The National Bureau of Statistics (NBC) yesterday said the National Health Facility Survey (NHFS) 2025 had shown that 81.6 per cent of public health facilities provided antenatal care services nationwide, improving from 79.7 per cent recorded in 2023 across the country.
The survey, released by NBC in Abuja, said in spite of improvements in antenatal care services, persistent gaps remained in critical maternal, newborn and child health interventions nationwide.
The report said secondary health facilities recorded higher availability of antenatal care services at 92.6 per cent, compared to 81.1 per cent in primary health facilities across the country.
According to the survey, coverage of key antenatal interventions remained high, with 92.2 per cent providing folic acid, 88.9 per cent offering intermittent preventive treatment, and 94.0 per cent administering tetanus toxoid immunisation.
However, only 30.9 per cent of facilities provided antiretroviral services as part of antenatal care, while 84.2 per cent offered HIV testing services to pregnant women nationwide. The report also showed that family planning counselling during antenatal care was widely available, with 91.9 per cent of health facilities offering the service across the country.
It, however, revealed low availability of family planning commodities, with 19.4 per cent of facilities having pills, 21.1 per cent injectables, 20.2 per cent male condoms, and 21.5 per cent implants.
In immunisation services, the survey found moderate availability of vaccines, with coverage hovering around 50 per cent across most antigens in public health facilities nationwide overall.

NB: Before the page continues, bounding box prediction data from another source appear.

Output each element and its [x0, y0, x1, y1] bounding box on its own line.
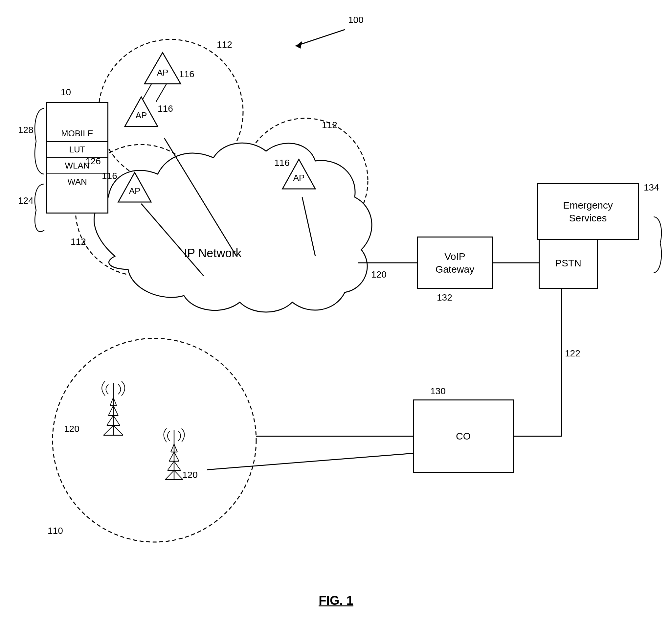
svg-line-33 — [174, 444, 177, 452]
ref-116-4: 116 — [274, 158, 290, 168]
tower-2 — [159, 427, 189, 483]
svg-line-16 — [113, 416, 120, 425]
diagram: 100 MOBILE LUT WLAN WAN 10 128 124 126 1… — [0, 0, 672, 634]
svg-text:AP: AP — [157, 68, 168, 77]
ap-triangle-1: AP — [143, 51, 182, 87]
ref-116-3: 116 — [102, 171, 117, 181]
svg-line-14 — [113, 425, 123, 435]
mobile-label: MOBILE — [47, 126, 107, 142]
ref-120-left: 120 — [64, 424, 79, 434]
svg-line-18 — [113, 406, 118, 416]
svg-line-26 — [165, 470, 174, 479]
bracket-134 — [654, 217, 662, 273]
main-svg — [0, 0, 672, 634]
ref-134: 134 — [644, 182, 659, 193]
svg-line-29 — [174, 461, 181, 470]
bracket-124 — [35, 184, 44, 232]
svg-line-20 — [113, 398, 117, 406]
ref-112-right: 112 — [322, 120, 337, 131]
ref-110: 110 — [48, 525, 63, 536]
emergency-label: Emergency Services — [563, 199, 613, 225]
arrow-100-line — [295, 29, 345, 46]
dashed-circle-bottom — [52, 338, 256, 542]
svg-line-17 — [109, 406, 113, 416]
tower-1 — [97, 379, 130, 439]
ref-10: 10 — [61, 87, 71, 98]
ap-triangle-2: AP — [123, 95, 159, 128]
pstn-box: PSTN — [539, 236, 598, 289]
ap-triangle-3: AP — [117, 171, 153, 204]
ref-130: 130 — [430, 386, 446, 397]
pstn-label: PSTN — [555, 257, 581, 269]
svg-line-32 — [171, 444, 174, 452]
svg-text:AP: AP — [293, 173, 305, 183]
voip-gateway-box: VoIP Gateway — [417, 236, 493, 289]
ref-132: 132 — [437, 292, 452, 303]
ip-network-cloud — [94, 143, 372, 312]
ref-100: 100 — [348, 15, 364, 25]
svg-line-15 — [107, 416, 113, 425]
wan-label: WAN — [47, 174, 107, 190]
svg-line-13 — [103, 425, 113, 435]
arrow-100-head — [295, 41, 302, 49]
ref-126: 126 — [86, 156, 101, 167]
ref-120-right: 120 — [371, 269, 387, 280]
ref-116-2: 116 — [158, 103, 173, 114]
svg-line-27 — [174, 470, 183, 479]
ref-128: 128 — [18, 125, 33, 135]
ref-124: 124 — [18, 195, 33, 206]
ref-112-top: 112 — [217, 40, 232, 50]
bracket-128 — [35, 109, 44, 174]
svg-line-30 — [169, 452, 174, 461]
ref-112-bottom: 112 — [71, 236, 86, 247]
line-tower2-co — [207, 453, 413, 470]
svg-line-19 — [110, 398, 113, 406]
co-box: CO — [413, 399, 514, 473]
svg-text:AP: AP — [136, 110, 147, 120]
ref-122: 122 — [565, 348, 580, 359]
ref-116-1: 116 — [179, 69, 194, 79]
ip-network-label: IP Network — [184, 246, 241, 260]
emergency-services-box: Emergency Services — [537, 183, 639, 240]
svg-line-28 — [168, 461, 174, 470]
svg-line-31 — [174, 452, 179, 461]
svg-text:AP: AP — [129, 186, 141, 196]
fig-label: FIG. 1 — [0, 594, 672, 608]
voip-label: VoIP Gateway — [435, 250, 474, 276]
lut-label: LUT — [47, 142, 107, 158]
co-label: CO — [456, 430, 471, 443]
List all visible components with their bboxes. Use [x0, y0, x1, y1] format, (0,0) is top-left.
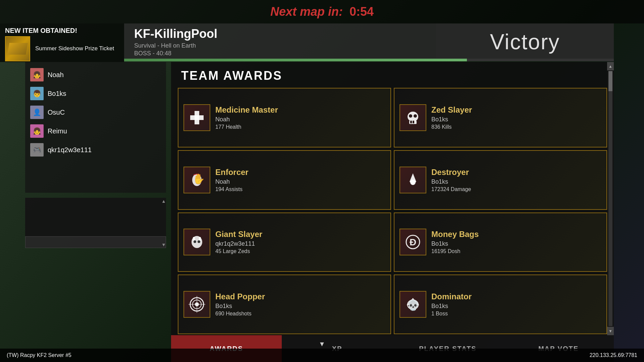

“These include measles vaccine at 52.7 per cent, pentavalent at 51.8 per cent, oral polio at 52.4 per cent, BCG at 51.7 per cent, and yellow fever at 51.8 per cent.” “Rotavirus was 48.5 per cent, pneumococcal 49.4 per cent, inactivated polio 51.7 per cent, human papillomavirus 49.0 per cent, and meningitis vaccine at 50.5 per cent.”
On elimination of mother-to-child transmission of HIV, the report revealed that knowledge of protocols among clinical staff declined to 68.6 per cent in 2025 from 76.3 per cent in 2023 nationwide. It added that while 95.5 per cent of health workers identified the need to test pregnant women for HIV, knowledge gaps persisted in partner testing at 55.9 per cent.